Monday, May 29, 2023

Not Much Of a Cook

Charlie was on his hands and knees trying to scrub his wife's blood off the Italian ceramic tile floors that really made the entryway pop. He loved those tiles; he was Italian himself and deeply appreciated Italian artistry.

The entryway was palatial, as was the house. Very impressive. Charlie did very well for himself and wanted everyone to know it. 

He sat back on his heels to catch his breath and said aloud "For Christ sake, they made it look so easy on the Sopranos." Apparently, like everything else in life no matter how insignificant, there was a right way and a wrong way to go about it. But he decided to cut himself some slack, rationalizing that it was the first murder he had ever committed.

It suddenly occurred to him that he had not locked the front door. Big mistake, his drinking buddies were liable to drop in uninvited, as they often did. This was always a source of disagreement between Charlie and his wife Sandra. "Can't we enjoy some privacy?" she would exasperatedly ask in the kitchen out of earshot. "I want to watch Pretty Woman" (for the 38th time, Charlie thought). "I want some time alone with you" (God forbid, Charlie thought).

He always promised that his friends would be gone after a couple of drinks, but a couple of drinks always turned into a couple of bottles.
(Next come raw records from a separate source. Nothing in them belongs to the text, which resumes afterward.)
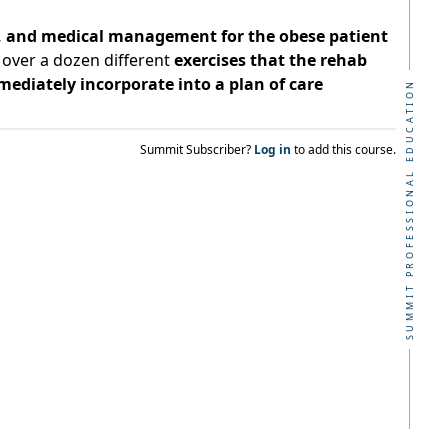
s, and medical management for the obese patient
 over a dozen different
exercises that the rehab
mediately incorporate into a plan of care
SUMMIT PROFESSIONAL EDUCATION
Summit Subscriber?
Log in
to add this course.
Sandra spent a lot of time upstairs alone.

Charlie stood up, walked carefully around the crime scene and slid the dead bolt into place.
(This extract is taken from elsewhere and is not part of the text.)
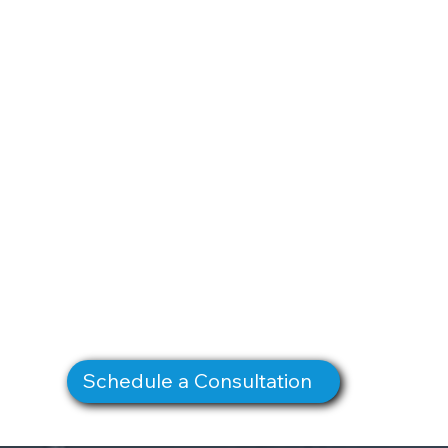
Schedule a Consultation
It wasn't that Charlie hated his wife. She was all right, definitely not high maintenance. Reasonably attractive, especially considering the fact that Charlie had a beer gut, love handles and a general appearance of decay about him. No, he didn't hate her. He was just bored with marriage. Bored with oversight, answering questions, defending bad decisions, justifying his friends.

So when Sandra walked in after a lunch date with Midge at Alberto's Ristorante, Charlie was there to greet her with a shovel to the head. Then he strangled her. Without malice, only boredom. 
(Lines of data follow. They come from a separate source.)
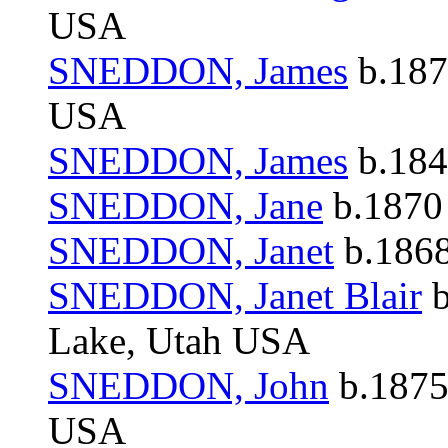
USA
SNEDDON, James
b.187
USA
SNEDDON, James
b.184
SNEDDON, Jane
b.1870 
SNEDDON, Janet
b.1868
SNEDDON, Janet Blair
b
Lake, Utah USA
SNEDDON, John
b.1875
USA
He dragged her body to the fire place, which was massive. Beautiful stone work and, of course, a gorgeous hearth graced with Italian ceramic tiles.

Then he went about cleaning up the entryway, which took about an hour and a half. Charlie was pretty tired when he finished up, and definitely needed a drink and some steak.

He grabbed a bottle of McCallan 18, filled a tumbler with ice, filled a plate with raw steak tips, grabbed a long-handled barbecue fork and walked to the fireplace. He placed everything on the table next to his oversized recliner, and doused Sandra's body with lighter fluid. Lots of lighter fluid.

Charlie settled into the recliner, poured a healthy splash of McCallan's, speared a fat steak tip on the fork and held it over the fire.

He laughed. Sandra was never much of a cook but she would make one hell of a rotisserie.